Relatedly, I don't know whether, given argv[0] and your targets, one can at least copy the named file, even if one cannot open it directly for reading.

eptcyka · on Jan 23, 2024

The first arg to your program is a path to the binary that's being executed. No /proc required.

electroly · on Jan 23, 2024

It's usually the path to the binary being executed, but you can pass anything you want when you exec. e.g. execl("/bin/ls", "definitely not /bin/ls", NULL);

pitherpather · on Jan 23, 2024

> In this article I will demonstrate this capability [lisp code directly embedded], explain how it works and the journey to implementing it. Every script bundling tool I've ever seen unpacks the code to some file system location and then reads it back in. I came up with a different solution.

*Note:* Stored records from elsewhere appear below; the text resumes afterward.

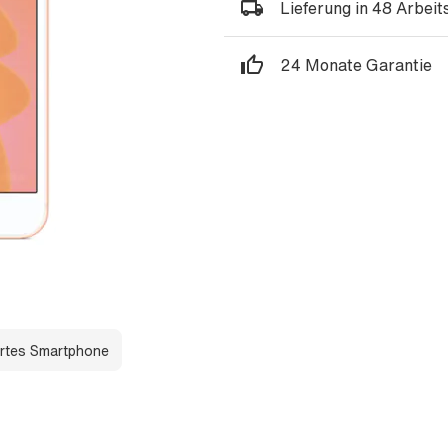
Lieferung in 48 Arbei
24 Monate Garantie
rtes Smartphone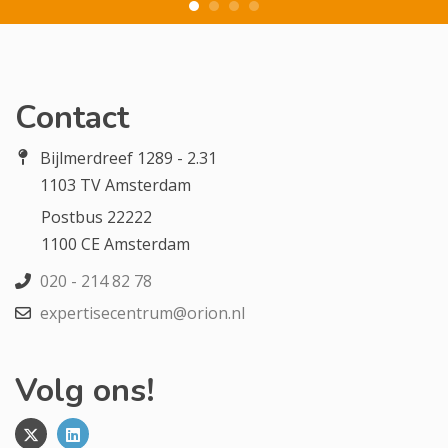
Contact
Bijlmerdreef 1289 - 2.31
1103 TV Amsterdam
Postbus 22222
1100 CE Amsterdam
020 - 214 82 78
expertisecentrum@orion.nl
Volg ons!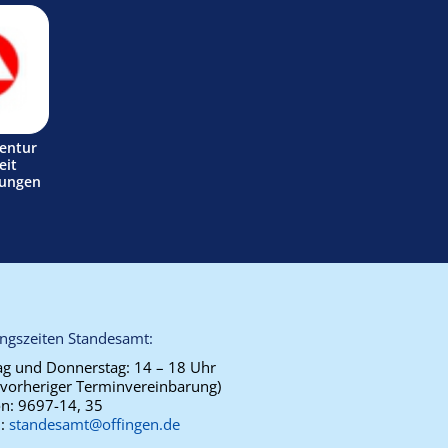
entur
eit
tungen
ngszeiten Standesamt:
g und Donnerstag:
14 – 18 Uhr
 vorheriger Terminvereinbarung)
on:
9697-14, 35
l:
standesamt@offingen.de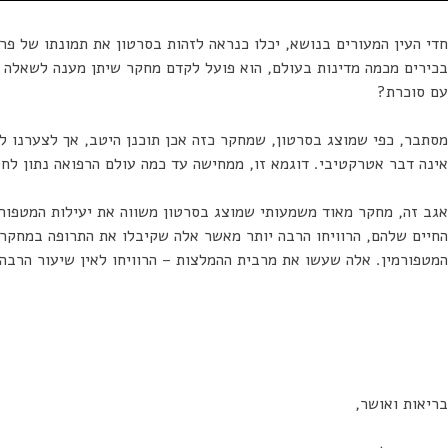
חדי העין המעורים בנושא, יכלו כנראה לזהות בסרטון את תמונתו של פרו
בכירים מכמה מדינות בעולם, הוא פועל לקדם מחקר שיתן מענה לשאלה ה
עם סוכרת?
מסתבר, כפי שמוצג בסרטון, שמחקר כזה אכן תוכנן היטב, אך לצערנו לא
אינה דבר אטרקטיבי. דוגמא זו, ממחישה עד כמה עולם הרפואה נתון לח
אגב זה, מחקר מאוד משמעותי שמוצג בסרטון משווה את יעילות המטפור
החיים שלהם, הרוויחו הרבה יותר מאשר אלה שקיבלו את התרופה במחקר. 
המטפורמין. אלה שעשו את מרבית ההמלצות – הרוויחו לאין שיעור הרבה 
בריאות ואושר,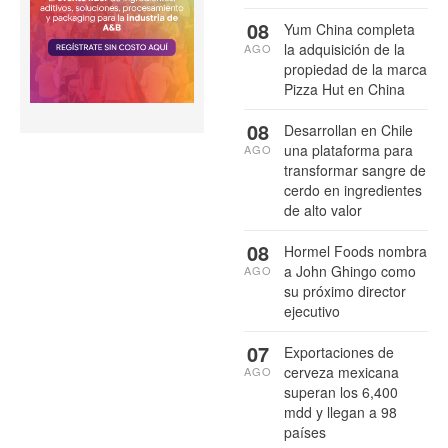
08
Yum China completa
la adquisición de la
AGO
propiedad de la marca
Pizza Hut en China
08
Desarrollan en Chile
una plataforma para
AGO
transformar sangre de
cerdo en ingredientes
de alto valor
08
Hormel Foods nombra
a John Ghingo como
AGO
su próximo director
ejecutivo
07
Exportaciones de
cerveza mexicana
AGO
superan los 6,400
mdd y llegan a 98
países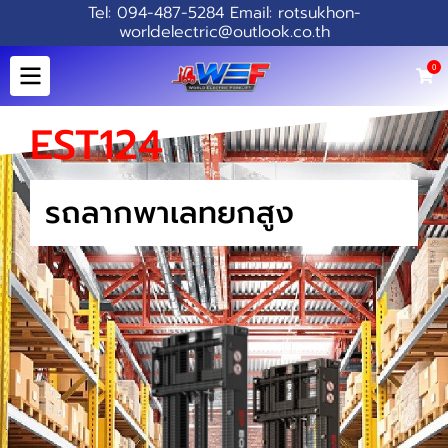
Tel: 094-487-5284 Email: rotsukhon-
worldelectric@outlook.co.th
0
EST124
รถลากพาเลทยกสูง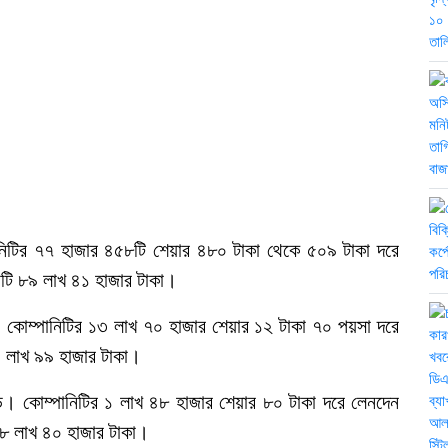
ানিটির ৭৭ হাজার ৪৫৮টি শেয়ার ৪৮০ টাকা থেকে ৫০৯ টাকা দরে
টি ৮৯ লাখ ৪১ হাজার টাকা।
বি)। কোম্পানিটির ১৩ লাখ ৭০ হাজার শেয়ার ১২ টাকা ৭০ পয়সা দরে
 লাখ ৯৯ হাজার টাকা।
টেড। কোম্পানিটির ১ লাখ ৪৮ হাজার শেয়ার ৮০ টাকা দরে লেনদেন
১৮ লাখ ৪০ হাজার টাকা।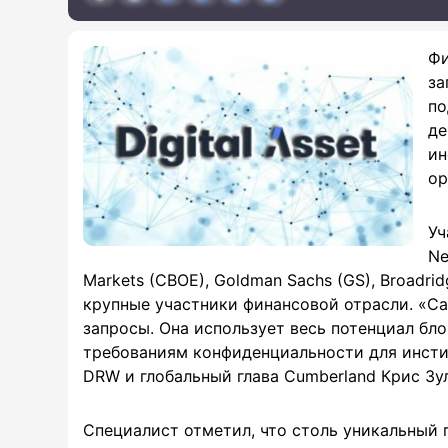
Фи
за
по
де
ин
ор
Уч
Ne
Markets (CBOE), Goldman Sachs (GS), Broadridg
крупные участники финансовой отрасли. «C
запросы. Она использует весь потенциал бл
требованиям конфиденциальности для инсти
DRW и глобальный глава Cumberland Крис Зу
Специалист отметил, что столь уникальный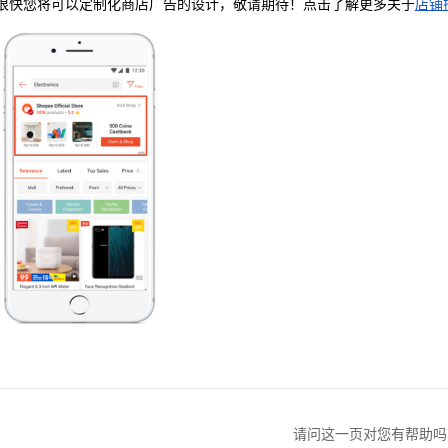
很快您将可以定制化商店广告的设计，敬请期待！点击了解更多关于
店铺
请问这一页对您有帮助吗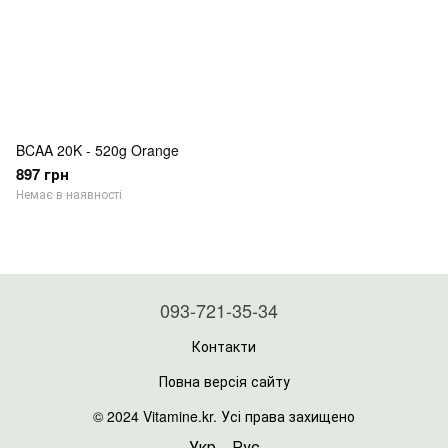
BCAA 20K - 520g Orange
897 грн
Немає в наявності
093-721-35-34
Контакти
Повна версія сайту
© 2024 Vitamine.kr. Усі права захищено
Укр
Рус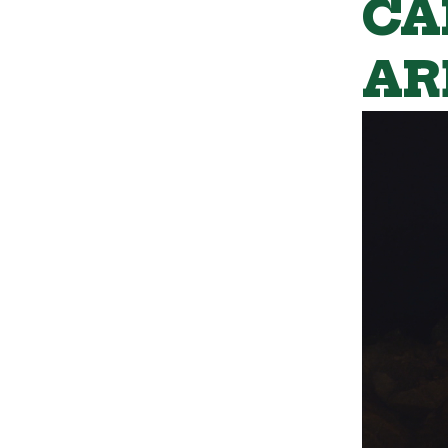
CA
AR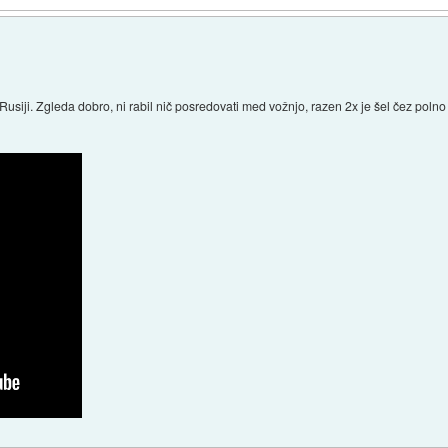
v Rusiji. Zgleda dobro, ni rabil nič posredovati med vožnjo, razen 2x je šel čez poln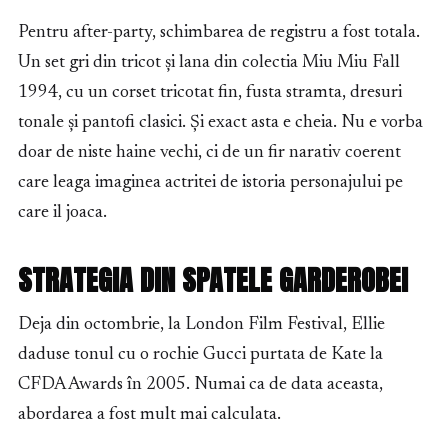
Pentru after-party, schimbarea de registru a fost totala.
Un set gri din tricot și lana din colectia Miu Miu Fall
1994, cu un corset tricotat fin, fusta stramta, dresuri
tonale și pantofi clasici. Și exact asta e cheia. Nu e vorba
doar de niste haine vechi, ci de un fir narativ coerent
care leaga imaginea actritei de istoria personajului pe
care il joaca.
STRATEGIA DIN SPATELE GARDEROBEI
Deja din octombrie, la London Film Festival, Ellie
daduse tonul cu o rochie Gucci purtata de Kate la
CFDA Awards în 2005. Numai ca de data aceasta,
abordarea a fost mult mai calculata.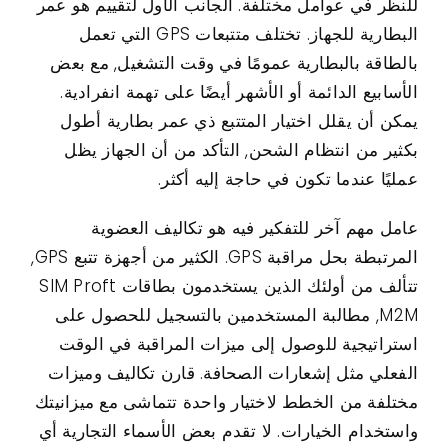
للنظر في عوامل مختلفة. الجانب الأول لتقييم هو عمر
البطارية للجهاز. تختلف متتبعات GPS التي تعمل
بالطاقة بالبطارية عمومًا في وقت التشغيل, مع بعض
الأسابيع الدائمة أو الأشهر أيضًا على تهمة انفرادية.
يمكن أن يقلل اختيار المتتبع ذي عمر بطارية أطول
بكثير من انتظام الشحن, التأكد من أن الجهاز يظل
عمليًا عندما تكون في حاجة إليه أكثر.
عامل مهم آخر للتفكير فيه هو تكاليف العضوية
المرتبطة بحل مراقبة GPS. الكثير من أجهزة تتبع GPS,
تتألف من أولئك الذين يستخدمون بطاقات SIM Proft
M2M, مطالبة المستخدمين بالتسجيل للحصول على
استراتيجية للوصول إلى ميزات المراقبة في الوقت
الفعلي مثل إشعارات الصحافة. قارن تكاليف وميزات
مختلفة من الخطط لاختيار واحدة تتماشى مع ميزانيتك
واستخدام الخيارات. لا تقدم بعض الأسماء التجارية أي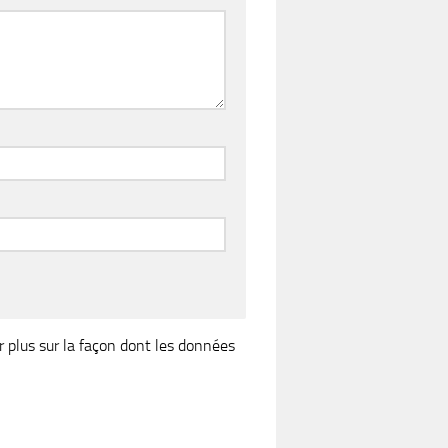
r plus sur la façon dont les données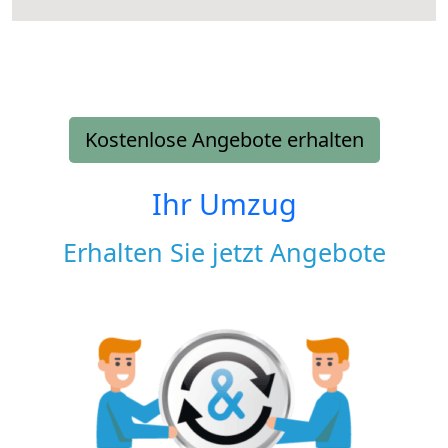
Kostenlose Angebote erhalten
Ihr Umzug
Erhalten Sie jetzt Angebote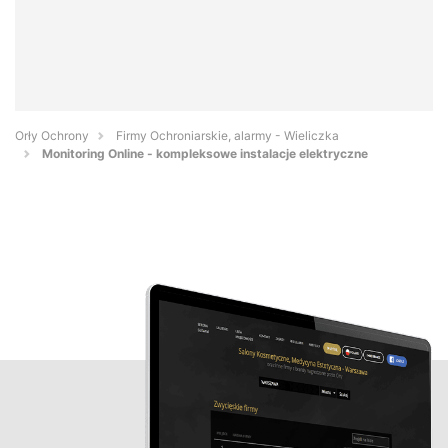
Orły Ochrony
Firmy Ochroniarskie, alarmy - Wieliczka
Monitoring Online - kompleksowe instalacje elektryczne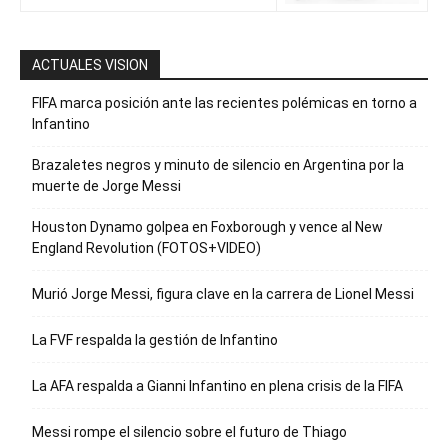
ACTUALES VISION
FIFA marca posición ante las recientes polémicas en torno a
Infantino
Brazaletes negros y minuto de silencio en Argentina por la
muerte de Jorge Messi
Houston Dynamo golpea en Foxborough y vence al New
England Revolution (FOTOS+VIDEO)
Murió Jorge Messi, figura clave en la carrera de Lionel Messi
La FVF respalda la gestión de Infantino
La AFA respalda a Gianni Infantino en plena crisis de la FIFA
Messi rompe el silencio sobre el futuro de Thiago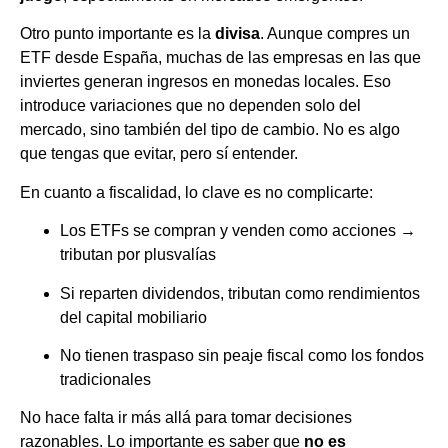
Otro punto importante es la
divisa
. Aunque compres un
ETF desde España, muchas de las empresas en las que
inviertes generan ingresos en monedas locales. Eso
introduce variaciones que no dependen solo del
mercado, sino también del tipo de cambio. No es algo
que tengas que evitar, pero sí entender.
En cuanto a fiscalidad, lo clave es no complicarte:
Los ETFs se compran y venden como acciones →
tributan por plusvalías
Si reparten dividendos, tributan como rendimientos
del capital mobiliario
No tienen traspaso sin peaje fiscal como los fondos
tradicionales
No hace falta ir más allá para tomar decisiones
razonables. Lo importante es saber que
no es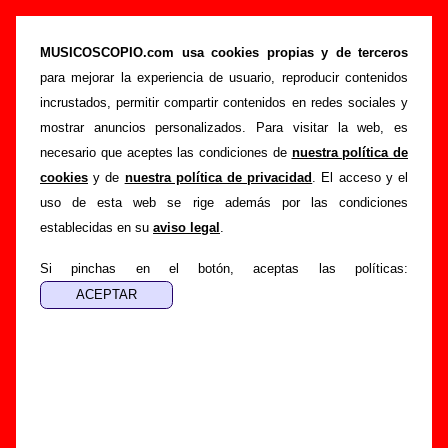
Un Pingüino En Mi Ascensor - Añadir o
corregir información
MUSICOSCOPIO.com usa cookies propias y de terceros
para mejorar la experiencia de usuario, reproducir contenidos
>
>
Portada
Un Pingüino En Mi Ascensor
Añadir
incrustados, permitir compartir contenidos en redes sociales y
Si tienes información adicional, puedes enviar nueva
mostrar anuncios personalizados. Para visitar la web, es
información o corregir la existente mediante el siguiente
necesario que aceptes las condiciones de
nuestra política de
formulario o escribiendo un e-mail a
cookies
y de
nuestra política de privacidad
. El acceso y el
guialven@musicoscopio.com
.
Gracias por tu
uso de esta web se rige además por las condiciones
colaboración.
establecidas en su
aviso legal
.
Nombre
:
Si pinchas en el botón, aceptas las políticas:
E-mail
:
(necesario para obtener respuesta)
Asunto :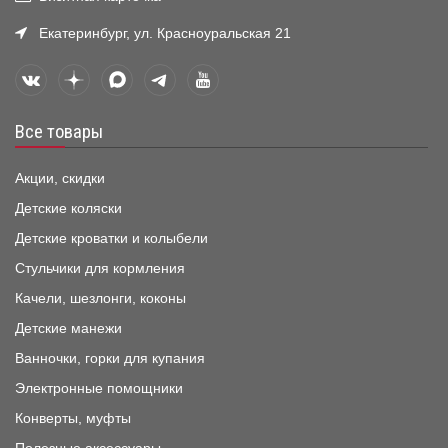
Екатеринбург, ул. Красноуральская 21
Все товары
Акции, скидки
Детские коляски
Детские кроватки и колыбели
Стульчики для кормления
Качели, шезлонги, коконы
Детские манежи
Ванночки, горки для купания
Электронные помощники
Конверты, муфты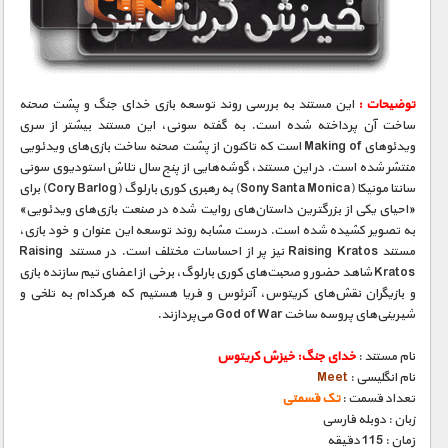
مستند های اختصاصی
توضیحات :
این مستند به بررسی روند توسعه بازی خدای جنگ و پشت صحنه
ساخت آن پرداخته شده است. به گفته سونی، این مستند بیشتر از سری
ویدئوهای Making of است که تاکنون از پشت صحنه ساخت بازی‌های ویدئویی
منتشر شده است. در این مستند، گوشه‌هایی از پنج سال تلاش استودیوی سونی
سانتا مونیکا (Sony Santa Monica) به رهبری کوری بارلوگ (Cory Barlog) برای
«احیای یکی از بزرگترین داستان‌های روایت شده در صنعت بازی‌های ویدئویی»
به تصویر کشیده شده است. درست مشابه روند توسعه این عنوان و خود بازی،
مستند Raising Kratos نیز پر از احساسات مختلف است. در مستند Raising
Kratos شاهد حضور و صحبت‌های کوری بارلوگ، برخی از اعضای تیم سازنده بازی
و بازیگران نقش‌های کریتوس، آترئوس و فریا هستیم که هرکدام به تلخی و
شیرینی‌های پروسه ساخت God of War می‌پردازند.
نام مستند :
خدای جنگ: خیزش کریتوس
نام انگلیسی :
Meet
تعداد قسمت :
تک قسمتی
زبان : دوبله فارسی
زمان : 115 دقیقه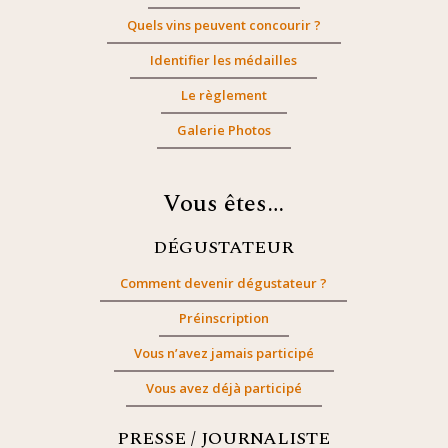
Quels vins peuvent concourir ?
Identifier les médailles
Le règlement
Galerie Photos
Vous êtes…
DÉGUSTATEUR
Comment devenir dégustateur ?
Préinscription
Vous n’avez jamais participé
Vous avez déjà participé
PRESSE / JOURNALISTE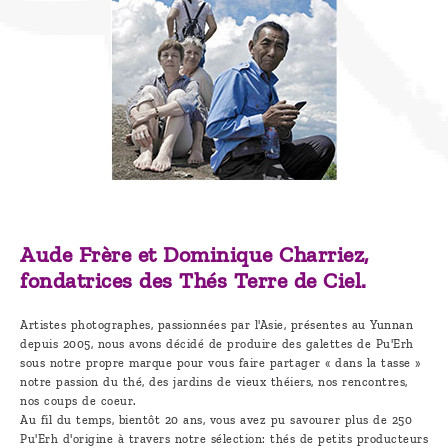
Aude Frère et Dominique Charriez,
fondatrices des Thés Terre de Ciel.
Artistes photographes, passionnées par l'Asie, présentes au Yunnan
depuis 2005, nous avons décidé de produire des galettes de Pu'Erh
sous notre propre marque pour vous faire partager « dans la tasse »
notre passion du thé, des jardins de vieux théiers, nos rencontres,
nos coups de coeur.
Au fil du temps, bientôt 20 ans, vous avez pu savourer plus de 250
Pu'Erh d'origine à travers notre sélection: thés de petits producteurs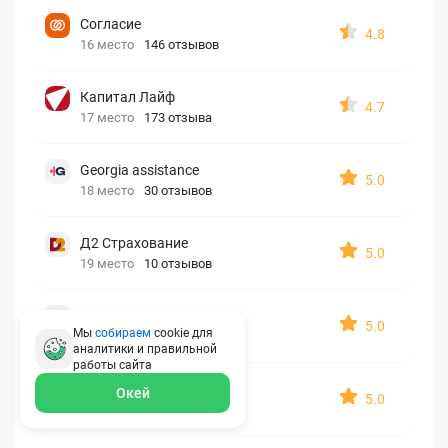
Согласие
4.8
16 место
146 отзывов
Капитал Лайф
4.7
17 место
173 отзыва
Georgia assistance
5.0
18 место
30 отзывов
Д2 Страхование
5.0
19 место
10 отзывов
АйАйСи
5.0
Мы
собираем
cookie для
20 место
7 отзывов
аналитики и правильной
работы
сайта
OxySport
Окей
5.0
21 место
6 отзывов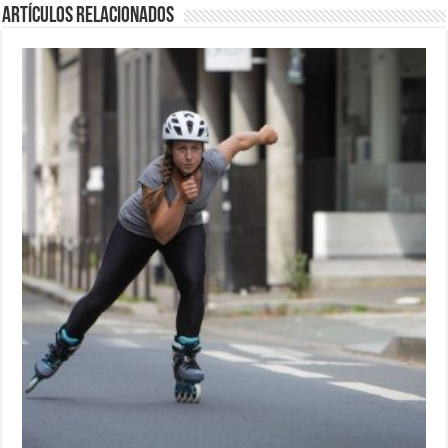
Artículos relacionados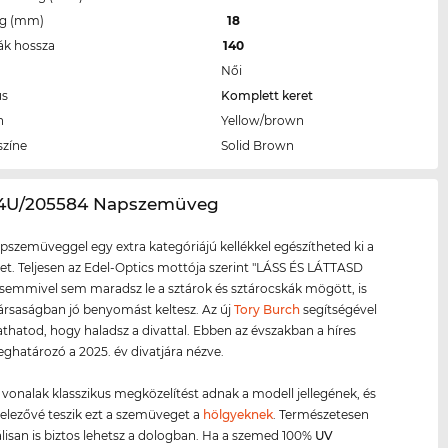
eg (mm)
18
ák hossza
140
Női
us
Komplett keret
n
Yellow/brown
színe
Solid Brown
24U/205584 Napszemüveg
apszemüveggel egy extra kategóriájú kellékkel egészítheted ki a
et. Teljesen az Edel-Optics mottója szerint "LÁSS ÉS LÁTTASD
emmivel sem maradsz le a sztárok és sztárocskák mögött, is
rsaságban jó benyomást keltesz. Az új
Tory Burch
segítségével
atod, hogy haladsz a divattal. Ebben az évszakban a híres
határozó a 2025. év divatjára nézve.
ő vonalak klasszikus megközelítést adnak a modell jellegének, és
telezővé teszik ezt a szemüveget a
hölgyeknek
. Természetesen
lisan is biztos lehetsz a dologban. Ha a szemed 100%
UV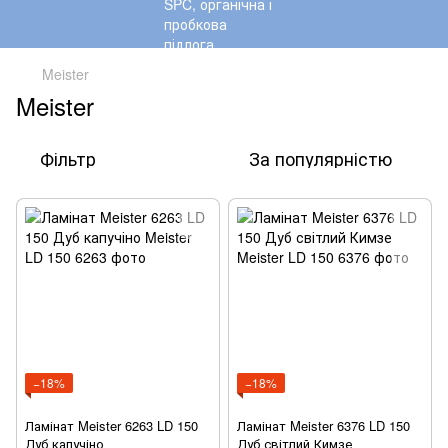
Meister
Meister
Фільтр
За популярністю
−18%
−18%
Ламінат Meister 6263 LD 150
Ламінат Meister 6376 LD 150
Дуб капучіно
Дуб світлий Кимзе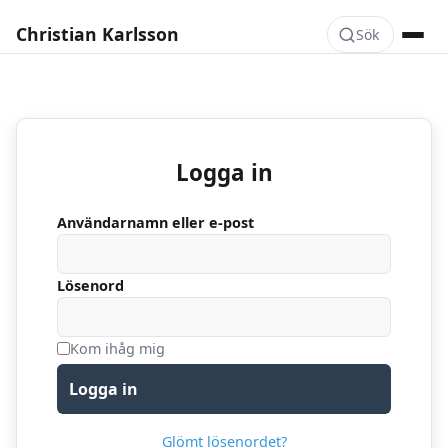
Christian Karlsson
Sök
Logga in
Användarnamn eller e-post
Lösenord
Kom ihåg mig
Logga in
Glömt lösenordet?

> The lone-embed tool copies the lisp code into the ELF and then creates a LOAD segment for it. Linux then maps in the embedded code automatically at load time before the interpreter has even started.

And the discussion which follows I found very informative.

zoom6628 · on Jan 23, 2024

If you aren't aware have a look at the work of HNer jart and her amazing work on cosmopolitan c library and red bean APE. Might be something to learn or share. Just thinking out loud.

lioeters · on Jan 23, 2024

Indeed, Cosmopolitan C is amazing.

> Cosmopolitan Libc makes C a build-anywhere run-anywhere language, like Java, except it doesn't need an interpreter or virtual machine. Instead, it reconfigures stock GCC and Clang to output a POSIX-approved polyglot format that runs natively on Linux + Mac + Windows + FreeBSD + OpenBSD + NetBSD + BIOS on AMD64 and ARM64 with the best possible performance.

https://justine.lol/cosmopolitan/